By way of comparison, San Miguel County has taken a different approach than Gunnison County to preserve habitat and protect the bird by focusing on conservation easements. However, like other satellite populations, county leaders have only seen a declining trend in the annual counts, said San Miguel County Commissioner Hilary Cooper.
The San Miguel Basin population, she said, continues to be threatened by oil and gas activity, powerlines, habitat fragmentation and weather changes, and her county is learning from Gunnison County’s example.
“Much of our Gunison Sagegrouse habitat is on BLM land and we are actively engaged in protests and litigation against Bureau of Land Management actions that directly impact occupied habitat and threaten the bird, specifically with oil and gas activity,” Cooper told the Times. “The county is currently developing a GIS analysis in order to guide the most effective actions based on the latest science and lessons learned from the more successful efforts in the Gunnison Basin population.”
Steps toward delisting
Recovery actions offered in the draft Recovery Plan include site-specific interventions. Areas prioritized to minimize stressors such as noise and development would be within the four-mile radius of an active lek, according to the plan.
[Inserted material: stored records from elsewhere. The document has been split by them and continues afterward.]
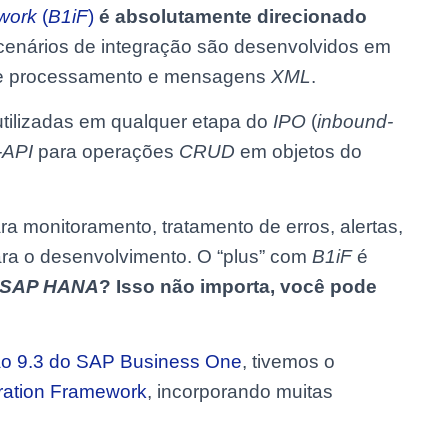
ework
(
B1iF
)
é absolutamente direcionado
 cenários de integração são desenvolvidos em
 de processamento e mensagens
XML
.
tilizadas em qualquer etapa do
IPO
(
inbound-
-API
para operações
CRUD
em objetos do
ra monitoramento, tratamento de erros, alertas,
ara o desenvolvimento. O “plus” com
B1iF
é
SAP HANA
? Isso não importa, você pode
ão 9.3 do SAP Business One
, tivemos o
ration Framework
, incorporando muitas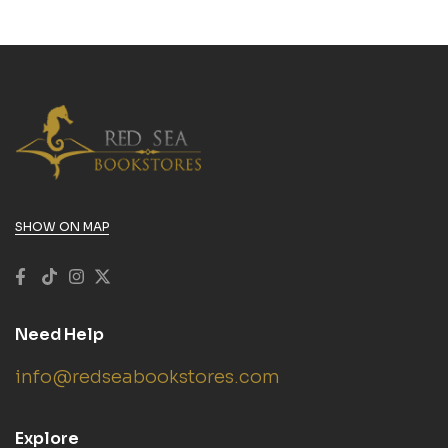
SHOW ON MAP
Need Help
info@redseabookstores.com
Explore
The draft recommends improving public awareness, offering incentives and resources to conserve and improve habitat quality and quantity and better data collection. Recovery actions include relocating Gunnison Basin birds to other populations which have enough habitat to sustain them, and conserving existing habitats by improving management plans.
Finally, delisting the bird was defined during last week’s meeting. Once a species is delisted, Vendramel said a community must decide if it wants to maintain measures which have resulted in recovery.
“Delisting is the Fish and Wildlife using a biological rationale to say, ‘This species does not need the protection of the ESA,’” said Vendramel, noting that when targets are achieved the federal agency exits the picture.
Still, she questioned whether communities would have the will to keep a species such as the grouse from being relisted.
“We’ve reached a threshold,” she said of the situation that exists when targets are met. “Does a community want to stay above that threshold?”
Recovery Implementation Strategy workshops are scheduled throughout the bird’s population area in January. The final draft of the Recovery Plan is slated for approval in October 2020.